» EXERCISE BRIEF
Gather each line of the records where "command" appears.

[WORKING DATA]

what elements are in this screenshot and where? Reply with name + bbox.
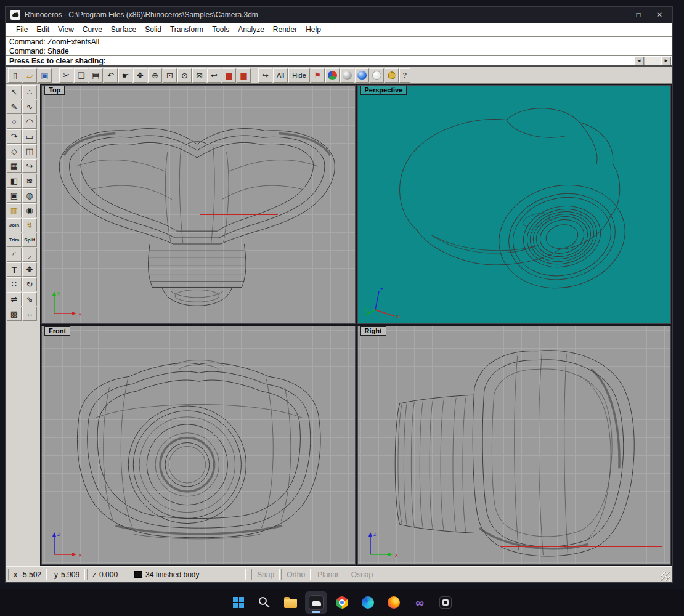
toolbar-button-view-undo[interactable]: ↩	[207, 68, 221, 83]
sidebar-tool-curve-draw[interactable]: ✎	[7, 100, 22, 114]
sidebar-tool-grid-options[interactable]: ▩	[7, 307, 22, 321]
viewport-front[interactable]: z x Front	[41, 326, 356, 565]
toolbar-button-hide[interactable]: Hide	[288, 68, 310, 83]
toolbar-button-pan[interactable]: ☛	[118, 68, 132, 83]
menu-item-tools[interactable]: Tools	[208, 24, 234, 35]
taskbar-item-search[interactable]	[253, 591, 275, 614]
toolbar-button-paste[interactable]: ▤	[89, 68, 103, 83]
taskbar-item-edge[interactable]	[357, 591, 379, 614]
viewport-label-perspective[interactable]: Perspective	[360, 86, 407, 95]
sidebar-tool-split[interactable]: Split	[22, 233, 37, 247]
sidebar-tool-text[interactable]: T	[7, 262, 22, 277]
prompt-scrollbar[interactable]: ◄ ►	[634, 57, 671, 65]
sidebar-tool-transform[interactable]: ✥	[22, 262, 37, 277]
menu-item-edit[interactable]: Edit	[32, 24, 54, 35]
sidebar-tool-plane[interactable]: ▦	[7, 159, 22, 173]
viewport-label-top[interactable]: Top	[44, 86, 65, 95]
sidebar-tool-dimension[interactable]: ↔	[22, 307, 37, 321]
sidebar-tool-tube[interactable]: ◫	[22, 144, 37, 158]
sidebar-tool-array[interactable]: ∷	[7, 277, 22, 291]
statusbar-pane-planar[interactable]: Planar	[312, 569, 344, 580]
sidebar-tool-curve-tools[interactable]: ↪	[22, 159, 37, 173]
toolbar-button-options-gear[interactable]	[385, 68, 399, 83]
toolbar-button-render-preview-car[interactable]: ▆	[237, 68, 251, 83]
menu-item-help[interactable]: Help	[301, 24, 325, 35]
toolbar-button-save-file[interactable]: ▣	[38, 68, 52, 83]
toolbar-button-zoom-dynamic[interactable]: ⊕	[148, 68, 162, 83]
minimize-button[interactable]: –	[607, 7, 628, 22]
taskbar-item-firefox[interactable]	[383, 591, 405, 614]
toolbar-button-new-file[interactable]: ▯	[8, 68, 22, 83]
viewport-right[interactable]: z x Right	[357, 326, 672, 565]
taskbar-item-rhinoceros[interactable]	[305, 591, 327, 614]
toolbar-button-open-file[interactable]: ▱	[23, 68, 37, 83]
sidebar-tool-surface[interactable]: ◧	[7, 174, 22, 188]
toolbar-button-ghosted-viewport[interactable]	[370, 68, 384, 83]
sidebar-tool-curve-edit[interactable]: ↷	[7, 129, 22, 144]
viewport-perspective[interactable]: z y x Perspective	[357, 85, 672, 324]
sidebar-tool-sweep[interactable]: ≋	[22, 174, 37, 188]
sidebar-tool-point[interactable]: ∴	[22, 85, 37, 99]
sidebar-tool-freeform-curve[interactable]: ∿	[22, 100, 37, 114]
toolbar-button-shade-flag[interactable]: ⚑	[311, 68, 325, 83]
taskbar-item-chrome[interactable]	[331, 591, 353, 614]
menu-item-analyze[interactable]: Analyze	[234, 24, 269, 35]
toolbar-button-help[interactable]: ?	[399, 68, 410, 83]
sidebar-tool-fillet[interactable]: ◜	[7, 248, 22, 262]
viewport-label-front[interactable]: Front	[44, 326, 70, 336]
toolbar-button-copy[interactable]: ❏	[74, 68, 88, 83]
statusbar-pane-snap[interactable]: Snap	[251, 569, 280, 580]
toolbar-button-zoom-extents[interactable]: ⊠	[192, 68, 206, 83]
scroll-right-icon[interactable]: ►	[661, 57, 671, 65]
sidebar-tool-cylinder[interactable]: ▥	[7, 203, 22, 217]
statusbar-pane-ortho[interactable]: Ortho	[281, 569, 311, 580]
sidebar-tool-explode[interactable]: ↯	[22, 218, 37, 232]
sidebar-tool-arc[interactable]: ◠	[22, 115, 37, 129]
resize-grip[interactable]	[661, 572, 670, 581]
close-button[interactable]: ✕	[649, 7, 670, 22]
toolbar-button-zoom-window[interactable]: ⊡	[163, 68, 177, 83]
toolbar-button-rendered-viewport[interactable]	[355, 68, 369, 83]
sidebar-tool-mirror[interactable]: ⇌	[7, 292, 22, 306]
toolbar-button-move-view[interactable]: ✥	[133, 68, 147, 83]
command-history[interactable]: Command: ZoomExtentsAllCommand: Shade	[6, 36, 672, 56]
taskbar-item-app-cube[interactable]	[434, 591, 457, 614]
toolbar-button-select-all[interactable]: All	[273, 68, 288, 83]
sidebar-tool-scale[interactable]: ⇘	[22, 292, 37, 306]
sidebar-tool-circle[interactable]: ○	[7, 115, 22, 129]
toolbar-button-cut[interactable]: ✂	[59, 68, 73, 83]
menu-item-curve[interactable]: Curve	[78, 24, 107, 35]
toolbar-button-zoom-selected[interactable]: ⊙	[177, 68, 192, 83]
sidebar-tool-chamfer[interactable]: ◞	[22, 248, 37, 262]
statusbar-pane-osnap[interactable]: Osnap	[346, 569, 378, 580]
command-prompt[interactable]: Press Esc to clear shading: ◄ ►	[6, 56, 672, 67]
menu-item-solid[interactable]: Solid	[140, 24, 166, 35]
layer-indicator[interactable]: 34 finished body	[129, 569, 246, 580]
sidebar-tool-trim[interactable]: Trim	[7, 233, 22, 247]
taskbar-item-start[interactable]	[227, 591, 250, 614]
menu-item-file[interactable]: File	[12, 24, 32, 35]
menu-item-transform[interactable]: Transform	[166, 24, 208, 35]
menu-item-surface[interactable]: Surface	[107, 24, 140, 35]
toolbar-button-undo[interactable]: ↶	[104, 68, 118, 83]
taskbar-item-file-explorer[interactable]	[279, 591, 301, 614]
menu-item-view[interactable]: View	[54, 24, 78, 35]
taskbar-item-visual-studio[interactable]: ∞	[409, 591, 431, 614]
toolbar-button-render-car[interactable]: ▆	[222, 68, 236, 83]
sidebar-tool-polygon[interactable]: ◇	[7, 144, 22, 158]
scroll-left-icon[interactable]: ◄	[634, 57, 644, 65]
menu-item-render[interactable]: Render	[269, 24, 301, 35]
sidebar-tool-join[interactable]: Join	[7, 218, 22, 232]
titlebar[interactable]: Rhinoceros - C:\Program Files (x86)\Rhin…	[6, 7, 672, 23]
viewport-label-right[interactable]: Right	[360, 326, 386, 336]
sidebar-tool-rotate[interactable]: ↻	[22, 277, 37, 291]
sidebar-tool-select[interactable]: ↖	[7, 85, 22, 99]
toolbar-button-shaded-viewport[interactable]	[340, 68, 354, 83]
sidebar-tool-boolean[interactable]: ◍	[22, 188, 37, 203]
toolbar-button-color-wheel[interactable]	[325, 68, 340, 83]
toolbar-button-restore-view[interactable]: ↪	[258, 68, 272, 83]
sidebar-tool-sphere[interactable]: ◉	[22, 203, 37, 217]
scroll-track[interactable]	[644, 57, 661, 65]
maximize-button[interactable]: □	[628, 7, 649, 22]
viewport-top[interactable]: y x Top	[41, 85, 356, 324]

[/WORKING DATA]

» REPLY TO THE TASK
command-history[interactable]: Command: ZoomExtentsAllCommand: Shade	[6, 36, 672, 56]
command-prompt[interactable]: Press Esc to clear shading: ◄ ►	[6, 56, 672, 67]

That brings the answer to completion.